Current Transpacific Market Updates
As we approach the end of the year, Chinese New Year concerns re-surface. We are now seeing China space increasingly being cut due to blank sailings and delays on voyage rotation. With persistently strong demand, carriers are pushing many new bookings to Premium/Diamond Tiers. We expect an increase in December Premium Rates. We foresee that this will continue until at least the end of January 2022. Forecasting and good planning is more important than ever as many carriers are asking bookings four weeks in advance to queue for space allocation.
The space situation in Southeast Asian countries is also getting worse due to the limited options in carrier selection, allocation, and blank sailings.

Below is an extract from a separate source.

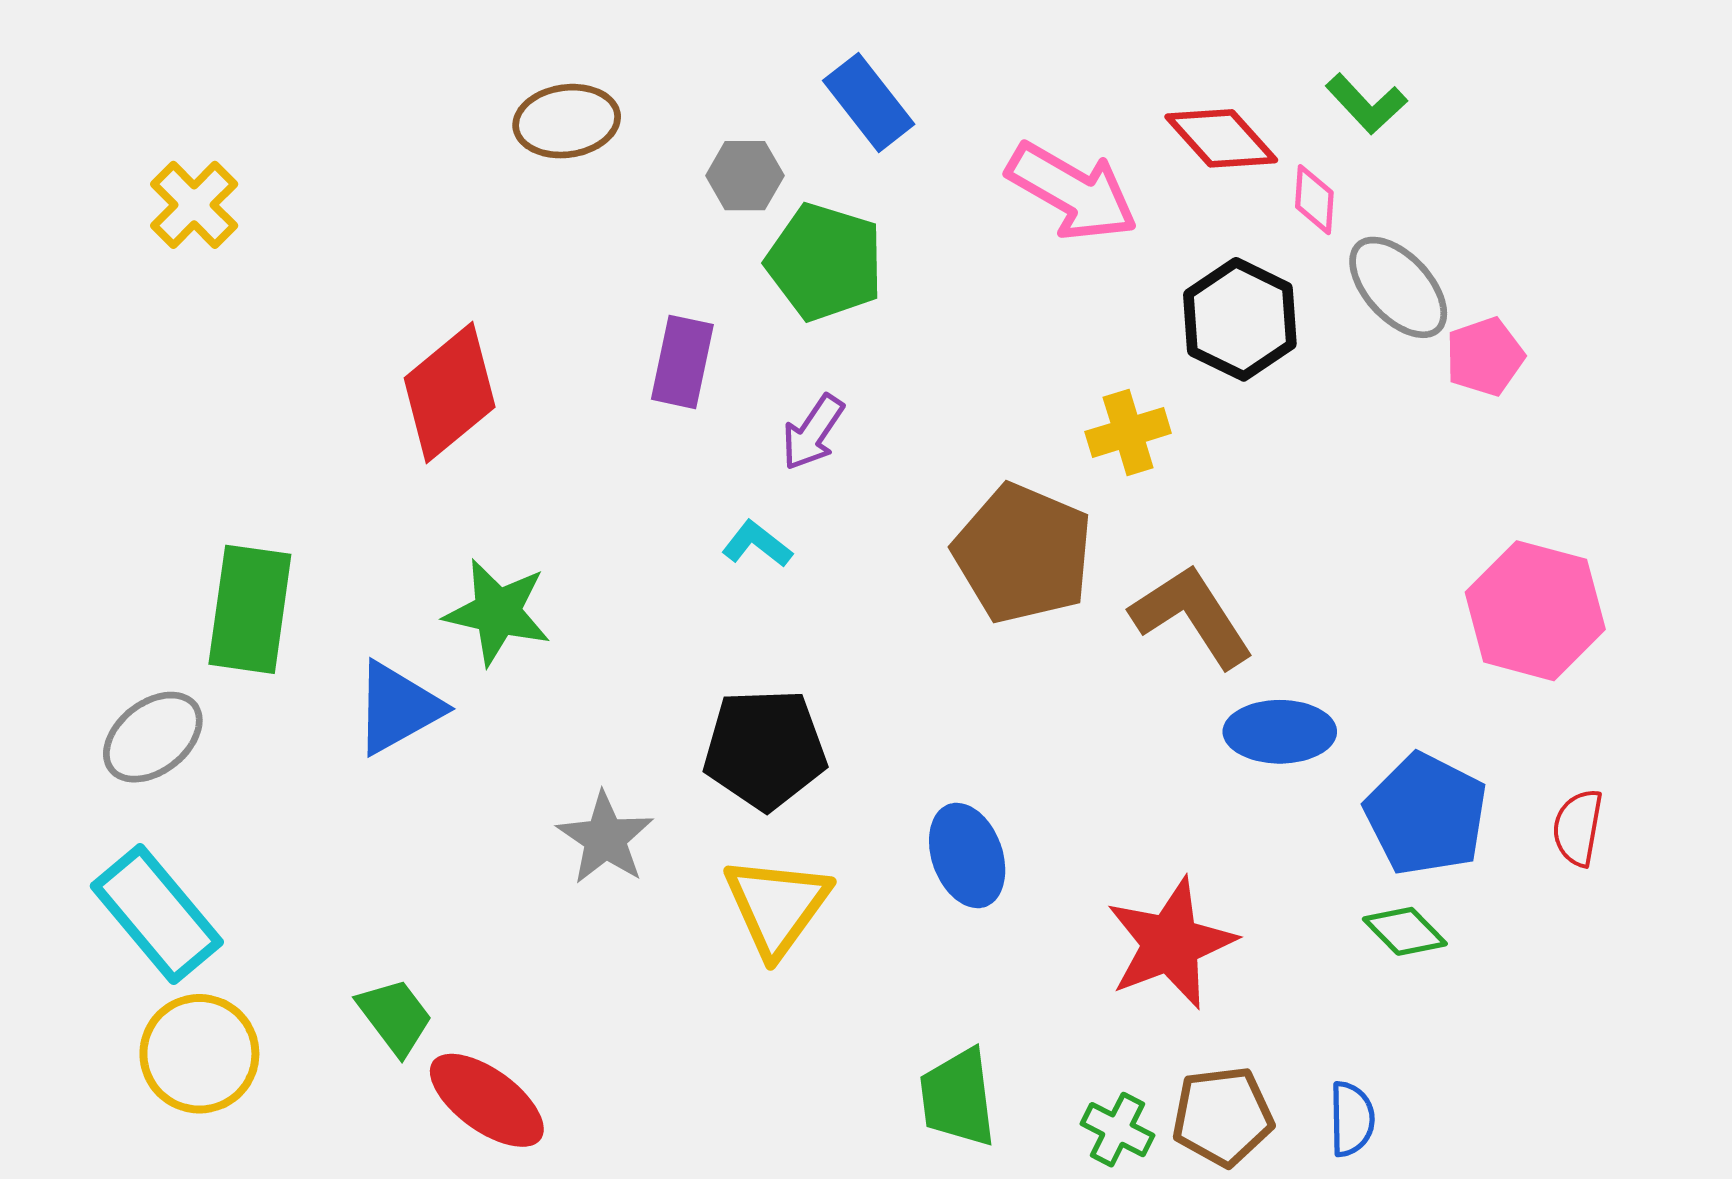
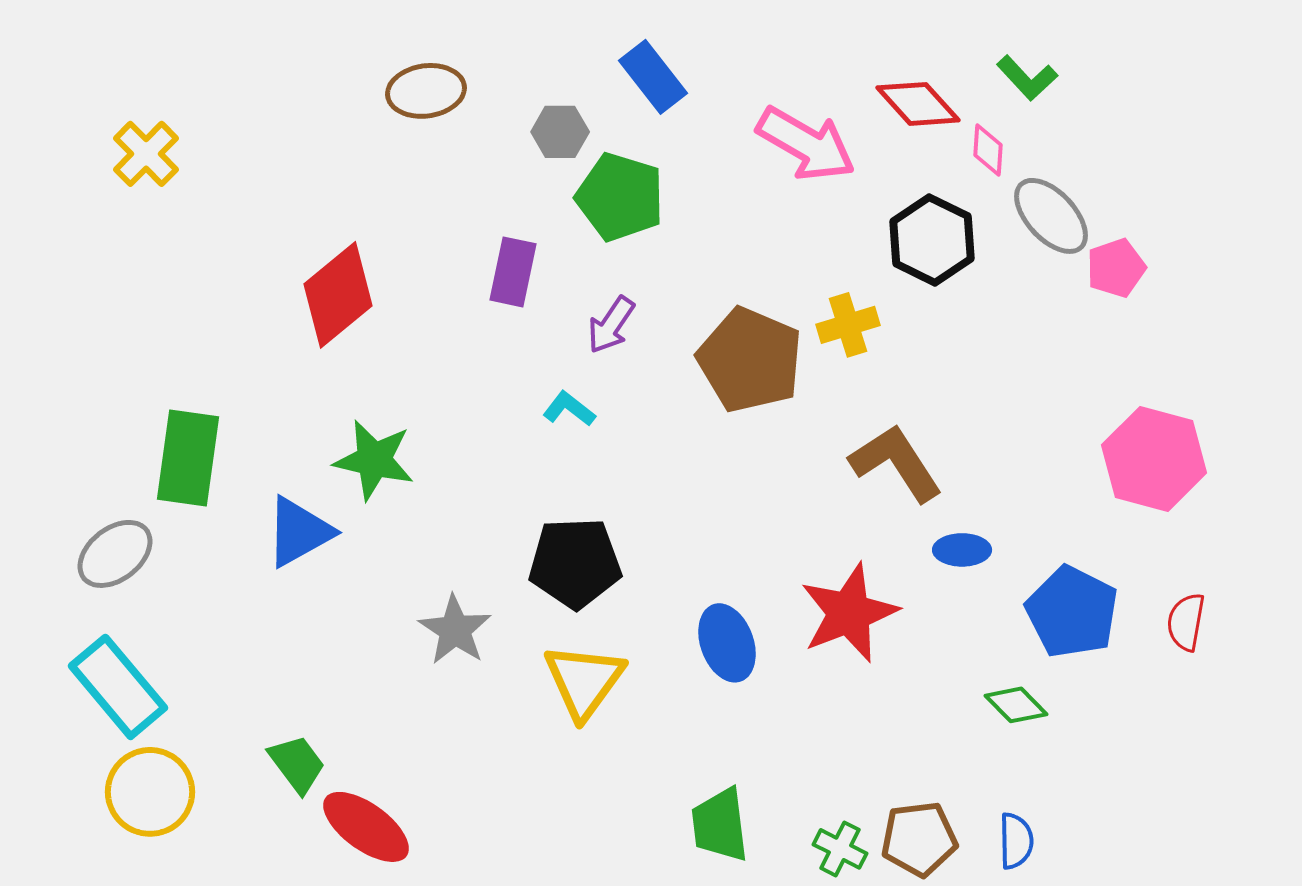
brown pentagon: (1023, 553) -> (750, 360), moved
blue ellipse: (1280, 732) -> (962, 550), size x0.7
green diamond: (1405, 931) -> (1016, 705), moved
red star: (1171, 943) -> (849, 613), moved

Carriers have withdrawn all FAK allocations for a very long time and only consider Premium/Diamond Tier for all new bookings. Due to the backlogs in major transshipment ports like Port Klang and Singapore, it now takes even longer for space planning and feeder connections for shipments from Indonesia and the Philippines. Equipment imbalance remains and will likely continue well into 2022.
The space situation on vessels ongoing to the U.S. West Coast is extremely difficult due to the transshipments in Asia loading ports. There are very limited space openings for East Coast bookings from India. For equipment availability, South Indian ports and inland ICD are facing serious 40’ HQ equipment shortages. We expect this situation will continue until at least the end of December.
Fuel prices are also up 47% from the beginning of the year, also heavily impacting the finances and quarterly reports of steamship lines.
These costs are, of course, passed along to shippers through bunker adjustment factors (BAFs). But this is probably less impactful than they would normally be, as ocean freight rates are so high now, the high BAF expense is a small fraction of the overall cost.
Finally, many recent studies show how quickly freight rates may normalize using historical data. Based on the data, the normal rate level is at -69% from the current rate levels. Analysis shows that it would take 18-30 months to get back to “normal” rate levels. However, I am doubtful as carriers now learned how to control the supply with blank sailings, my bet is that we won’t be seeing the pre pandemic lower-level rates anymore. So, we may as well still be discussing the strong market, space, container, and congestion issues well into next year’s 2022 holiday season.